If you want to use the radial hashing method for images, the function for getting the hash is here:
ph_image_digest(const char *file, double sigma, double gamma, Digest
&dig, N);
Use values sigma=1.0 and gamma=1.0 for now. N indicates the number of lines to project through the center for 0 to 180 degrees orientation. Use 180. Be sure to declare a digest before calling the function, like this:
Digest dig;
ph_image_digest(filename, 1.0, 1.0, dig, 180);
The function returns -1 if it fails. This standard will be found in most of the functions in the pHash library.
To compare two radial hashes, a peak of cross correlation is determined between two hashes:
int ph_crosscorr(Digest &x, Digest &y, double &pcc, double
threshold=0.90);
The peak of cross correlation between the two vectors is returned in the pcc parameter.
Using the mvp functions for hash storage is fairly straightforward - the basic idea being to build, add and query the db, and there are three functions in the api to do just that:
MVPRetCode ph_save_mvptree(MVPFile *m, DP **points, int nbpoints);
MVPRetCode ph_add_mvptree(MVPFile *m, DP *new_dp);
MVPRetCode ph_query_mvptree(MVPFile *m, DP *query, int knearest, float radius, DP **results, int *count);
The functions are all documented in the pHash.h header file, but MVPRetCode
is simply an enumerated type to indicate an error message.

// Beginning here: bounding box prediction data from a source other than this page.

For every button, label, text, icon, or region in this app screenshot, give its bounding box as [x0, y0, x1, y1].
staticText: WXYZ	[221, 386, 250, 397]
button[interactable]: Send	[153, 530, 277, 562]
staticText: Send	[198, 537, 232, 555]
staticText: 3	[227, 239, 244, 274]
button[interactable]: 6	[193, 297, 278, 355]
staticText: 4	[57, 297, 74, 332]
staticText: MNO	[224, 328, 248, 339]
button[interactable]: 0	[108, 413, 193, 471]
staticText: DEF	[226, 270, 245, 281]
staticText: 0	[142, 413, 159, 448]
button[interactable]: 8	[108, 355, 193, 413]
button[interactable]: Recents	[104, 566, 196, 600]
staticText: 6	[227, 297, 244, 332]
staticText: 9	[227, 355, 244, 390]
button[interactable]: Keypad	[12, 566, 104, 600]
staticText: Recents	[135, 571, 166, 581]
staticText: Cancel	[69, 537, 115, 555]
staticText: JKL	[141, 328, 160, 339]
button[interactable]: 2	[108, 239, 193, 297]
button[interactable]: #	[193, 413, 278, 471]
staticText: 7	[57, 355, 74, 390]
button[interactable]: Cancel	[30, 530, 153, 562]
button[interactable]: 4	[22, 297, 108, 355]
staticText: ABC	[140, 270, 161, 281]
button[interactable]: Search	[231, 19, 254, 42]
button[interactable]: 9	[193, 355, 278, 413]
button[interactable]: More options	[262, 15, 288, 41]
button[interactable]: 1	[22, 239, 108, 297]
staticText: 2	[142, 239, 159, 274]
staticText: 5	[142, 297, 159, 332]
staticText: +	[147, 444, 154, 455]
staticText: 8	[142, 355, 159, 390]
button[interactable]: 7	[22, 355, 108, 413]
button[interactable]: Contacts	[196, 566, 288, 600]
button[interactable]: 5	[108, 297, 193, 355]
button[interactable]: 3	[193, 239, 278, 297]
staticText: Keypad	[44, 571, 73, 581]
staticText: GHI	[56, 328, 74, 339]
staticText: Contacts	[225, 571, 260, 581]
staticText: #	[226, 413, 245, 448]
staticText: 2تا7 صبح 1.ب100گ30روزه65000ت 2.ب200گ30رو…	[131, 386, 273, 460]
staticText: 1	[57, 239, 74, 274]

Zero indicates success; nonzero values indicate error. A datapoint, or DP is just a
pHash structure to hold a file name and hash value.
MVPFile mfile;
mfile.branchfactor = 2;
mfile.pathlength = 5;
mfile.leafcapacity = 25;
Or, you can just use the void ph_init_mvpfile(MVPFile *m)
function to
initiate the fields to those values. You only need to set these three members if you wish
to experiment with other values. You will also need to set these fields:
mfile.hash_type = (HashType)type
mfile.hashdist = funcCB
Obviously, the values here will depend on what hash you are using and what distance function you want for the callback. The callback must follow this form:
float hashdist(DP *dpA, DP *dpB);
In order to build the db, you will need an array of datapoints.
The pHash function char** ph_readfilenames(const char* dirname, int &N)
will read
the files from a given directory and give you the list of filenames. The reference parameter,
N will tell you how many files there are. From there you can loop through the files,
create a hash for each file, and store the hash and filename in the new
datapoint struct. Use DP *dp = ph_malloc_datapoint(m.pathlength, m.hash_type)
to get a pointer to a
new DP struct. Be sure to assign the filename, hash and hash_length to the respective
fields in the DP.
The pointers to the newly created dp's can be stored in an array of pointers to the datapoints. This is important, because when points are sorted into the file format, the actual datapoints are never reassigned, just the pointers to those original datapoints.
In the examples directory in the download, you will find the following files:
build_mvptree.cpp, add_mvptree.cpp, query_mvptree.cpp
.
These should demonstrate how to do each operation for the dct image hash. You will need
a directory of images with at least 28 images - i.e. more images than it takes to fill a leaf
node of the tree structure, or three greater than the mfile.leafcapacity. You will also find three
similarly named files for the audio hash function.